Чтобы не слишком досаждать своим хождением злобным научникам, лейтенант поднялся на хоры. Но здесь они были другие, чем в общей публичке. Тут люди тоже занимались, и стоять и разглядывать отсюда девчонок не полагалось. И все-таки сверху он успел заметить, что народу в зале не так уж густо. Много свободных стульев — но не столов, — на них лежат книги и тетради. Кинув взгляд на свои круглые, похожие на настенные, часы, Курчев понял, что подошло время обеда, и со всех ног кинулся с хоров в зал, а оттуда мимо стойки для выдачи книг вниз, в буфет, будто точно знал, что аспирантка там.
12
Она действительно сидела в буфете и, обжигая тонкие длинные пальцы, допивала чай. За три недели, что она провела в доме отдыха, подстаканники куда-то исчезли.
«Вот и уезжай», — подумала и вдруг увидела лейтенанта. Сейчас, при дневном, правда неярком, свете полуподвала Курчев показался ей шире и больше, и лицо у него было добрее, застенчивей и счастливей.
— Здравствуйте, — поднялась из-за стола, не допив чая и не успев ни удивиться, ни обрадоваться появлению технического лейтенанта.
— Еле вас нашел, — неловко пробурчал офицер.
— И я вам звонила, — смутилась Инга и с умышленной резкостью поборола смущенье. — Звонила, а мне ответили, что вас нет, а что я какая-то фря и вы мне навесили колун.
— Извините, — совсем смешался Борис. — Правда, звонили?
— Правда, правда, — кивнула, чувствуя, что в сумбурной застенчивости ей не перещеголять лейтенанта.
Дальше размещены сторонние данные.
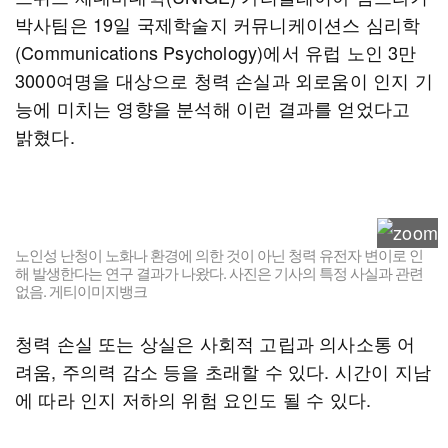
박사팀은 19일 국제학술지 커뮤니케이션스 심리학
(Communications Psychology)에서 유럽 노인 3만
3000여명을 대상으로 청력 손실과 외로움이 인지 기
능에 미치는 영향을 분석해 이런 결과를 얻었다고
밝혔다.
노인성 난청이 노화나 환경에 의한 것이 아닌 청력 유전자 변이로 인
해 발생한다는 연구 결과가 나왔다. 사진은 기사의 특정 사실과 관련
없음. 게티이미지뱅크
청력 손실 또는 상실은 사회적 고립과 의사소통 어
려움, 주의력 감소 등을 초래할 수 있다. 시간이 지남
에 따라 인지 저하의 위험 요인도 될 수 있다.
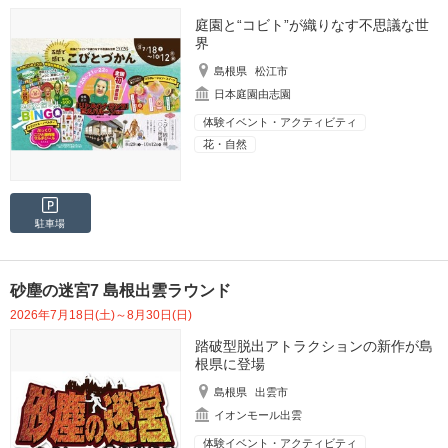
庭園と“コビト”が織りなす不思議な世
界
島根県
松江市
日本庭園由志園
体験イベント・アクティビティ
花・自然
駐車場
砂塵の迷宮7 島根出雲ラウンド
2026年7月18日(土)～8月30日(日)
踏破型脱出アトラクションの新作が島
根県に登場
島根県
出雲市
イオンモール出雲
体験イベント・アクティビティ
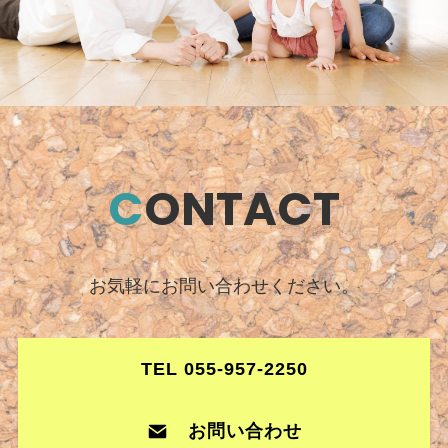
C
ONTACT
お気軽にお問い合わせください。
TEL 055-957-2250
お問い合わせ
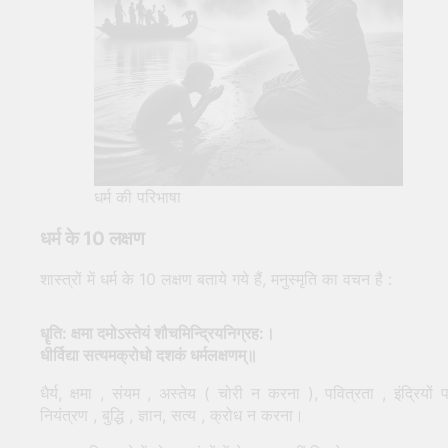
धर्म की परिभाषा
धर्म के 10 लक्षण
शास्त्रों में धर्म के 10 लक्षण बताये गये हैं, मनुस्मृति का वचन है :
धॄति: क्षमा दमोऽस्तेयं शौचमिन्द्रियनिग्रह:।
धीर्विद्या सत्यमक्रोधो दशकं धर्मलक्षणम्॥
धैर्य, क्षमा , संयम , अस्तेय ( चोरी न करना ), पवित्रता , इंद्रियों 
नियंत्रण , बुद्धि , ज्ञान, सत्य , क्रोध न करना।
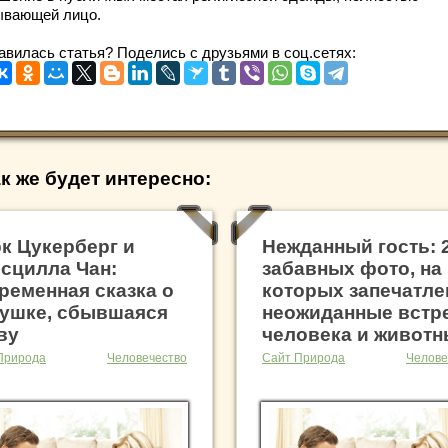
ывающей лицо.
авилась статья? Поделись с друзьями в соц.сетях:
к же будет интересно:
к Цукерберг и
Нежданный гость: 
сцилла Чан:
забавных фото, на
ременная сказка о
которых запечатл
ушке, сбывшаяся
неожиданные встр
ву
человека и живот
Природа
Человечество
Сайт Природа
Челове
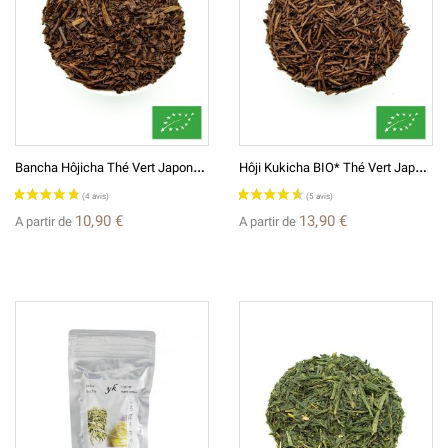
(4 avis)
B
Ancha Hôjicha Thé Vert Japonais Grillé BIO* 番茶ほうじ茶
H
Ôji Kukicha BIO* Thé Vert Japonais De Tiges Grillées ほうじ茎茶
10,90 €
13,90 €
A partir de
A partir de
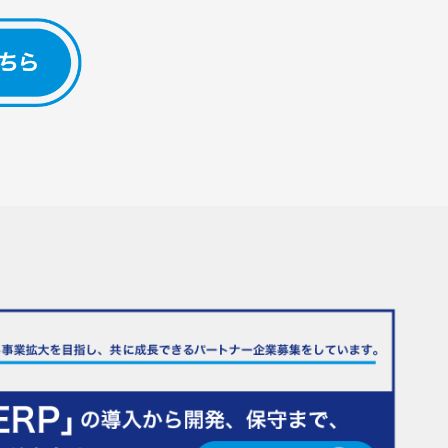
とは？
-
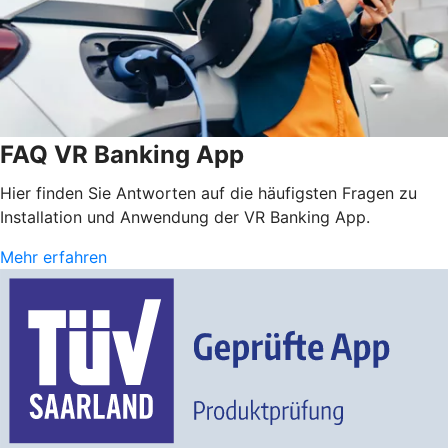
FAQ VR Banking App
Hier finden Sie Antworten auf die häufigsten Fragen zu
Installation und Anwendung der VR Banking App.
Mehr erfahren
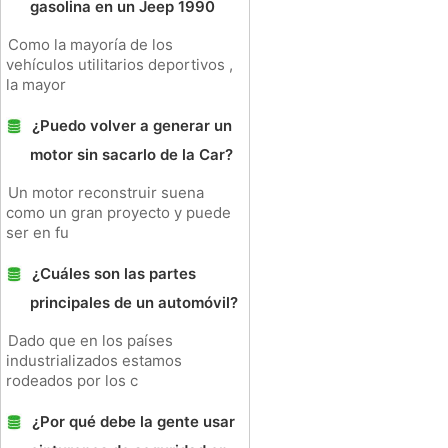
gasolina en un Jeep 1990
Como la mayoría de los
vehículos utilitarios deportivos ,
la mayor
¿Puedo volver a generar un
motor sin sacarlo de la Car?
Un motor reconstruir suena
como un gran proyecto y puede
ser en fu
¿Cuáles son las partes
principales de un automóvil?
Dado que en los países
industrializados estamos
rodeados por los c
¿Por qué debe la gente usar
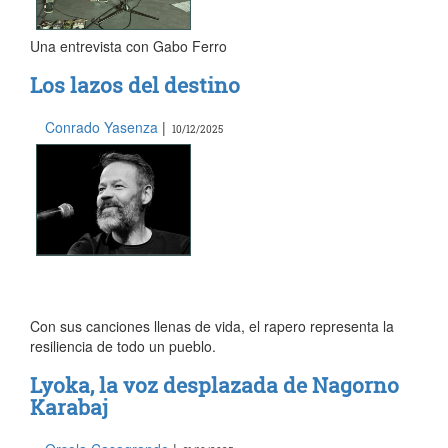
Una entrevista con Gabo Ferro
Los lazos del destino
Conrado Yasenza
|
10/12/2025
Con sus canciones llenas de vida, el rapero representa la
resiliencia de todo un pueblo.
Lyoka, la voz desplazada de Nagorno
Karabaj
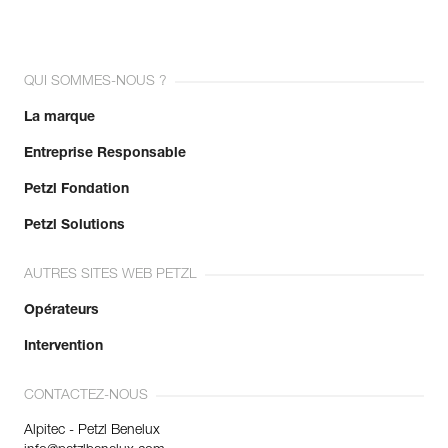
QUI SOMMES-NOUS ?
La marque
Entreprise Responsable
Petzl Fondation
Petzl Solutions
AUTRES SITES WEB PETZL
Opérateurs
Intervention
CONTACTEZ-NOUS
Alpitec - Petzl Benelux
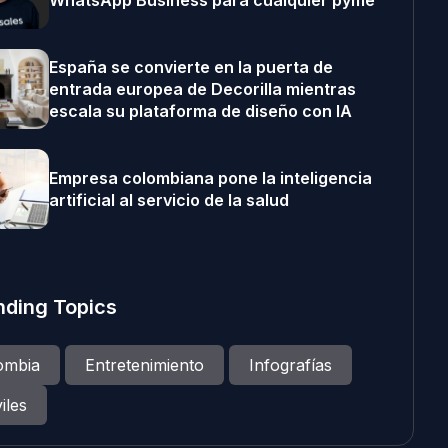
WhatsApp Business para cualquier pyme
España se convierte en la puerta de
entrada europea de Decorilla mientras
escala su plataforma de diseño con IA
Empresa colombiana pone la inteligencia
artificial al servicio de la salud
nding Topics
ombia
Entretenimiento
Infografías
iles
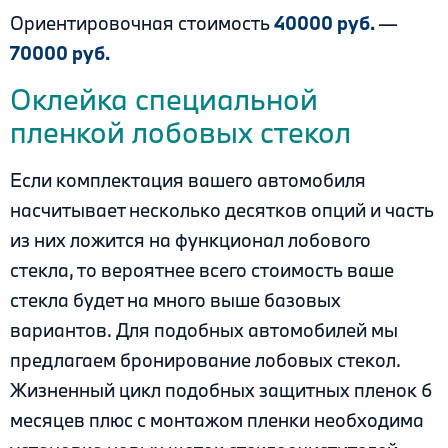
Ориентировочная стоимость
40000 руб.
—
70000 руб.
Оклейка специальной
пленкой лобовых стекол
Если комплектация вашего автомобиля
насчитывает несколько десятков опций и часть
из них ложится на функционал лобового
стекла, то вероятнее всего стоимость ваше
стекла будет на много выше базовых
вариантов. Для подобных автомобилей мы
предлагаем бронирование лобовых стекол.
Жизненный цикл подобных защитных пленок 6
месяцев плюс с монтажом пленки необходима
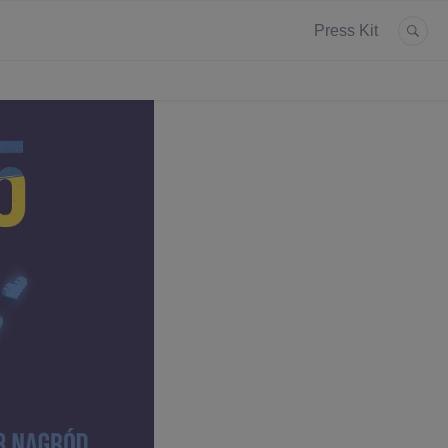
Press Kit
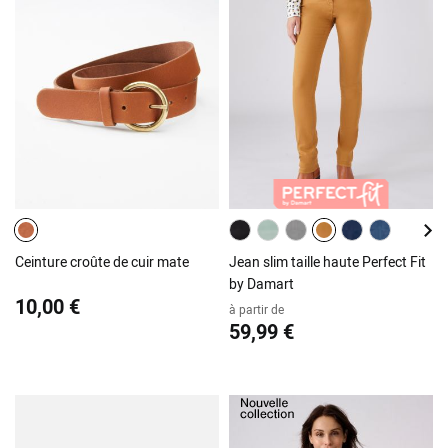
Ceinture croûte de cuir mate
Jean slim taille haute Perfect Fit
by Damart
10,00 €
à partir de
59,99 €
Но ей было все равно весело и легко.
— Вам машинка нужна? Она в порядке. Я всего две страницы перестучала. У меня плохо печатается. И жалко — замечательная машинка.
— Да, хорошая. Но я вас искал не оттого… Вы меня тогда здорово выручили с башней. Знаете, завертелось и, тьфу-тьфу, обещают. Словом, я сейчас в отпуске.
— Вот как? Очень рада. Потому что жутко сначала трусила…
— Да, вы писали. Я помню. А я прочел Теккерея и куча была всяких мыслей, но почерк у меня никудышный. Вы, наверно, ничего не разобрали.
— С трудом… Вернее, почти ничего. Вчера вечером тетка мне дала. Куда-то по рассеянности засунула и в дом отдыха не отправила. Старухе скоро восемьдесят пять или четыре. Выйдем. Здесь говорить неудобно.
— Так вот, я вам звонила, — сказала Инга на лестничной площадке. — А что значит — «колун повесить»? — Она чувствовала, что чуточку, самую чуточку кокетничает, но ей не хотелось, чтобы разговор зашел о чем-то постороннем, пусть серьезном, но не слишком для нее интересном. Она не знала, для чего ей лейтенант, но он уже был тут и хотелось с ним разговаривать как-то легко и неосторожно, и чтобы он чувствовал себя смелее.
— Да так… Ничего особенного, — краснел Курчев. — Не обращайте внимания. У нас и не такое услышишь, как говорил полковник из анекдота.
— Какого анекдота?
— Да так, одного… малоприличного.
— Анекдоты бывают либо остроумные, либо — нет, — усмехнулась, чувствуя, что овладевает положением, и ей от этого даже стало чуть грустно. — Идемте, я верну вам машинку.
— Да нет, я подожду, — бормотал лейтенант у нее за спиной. Они поднимались по лестнице. — Работайте, я подожду.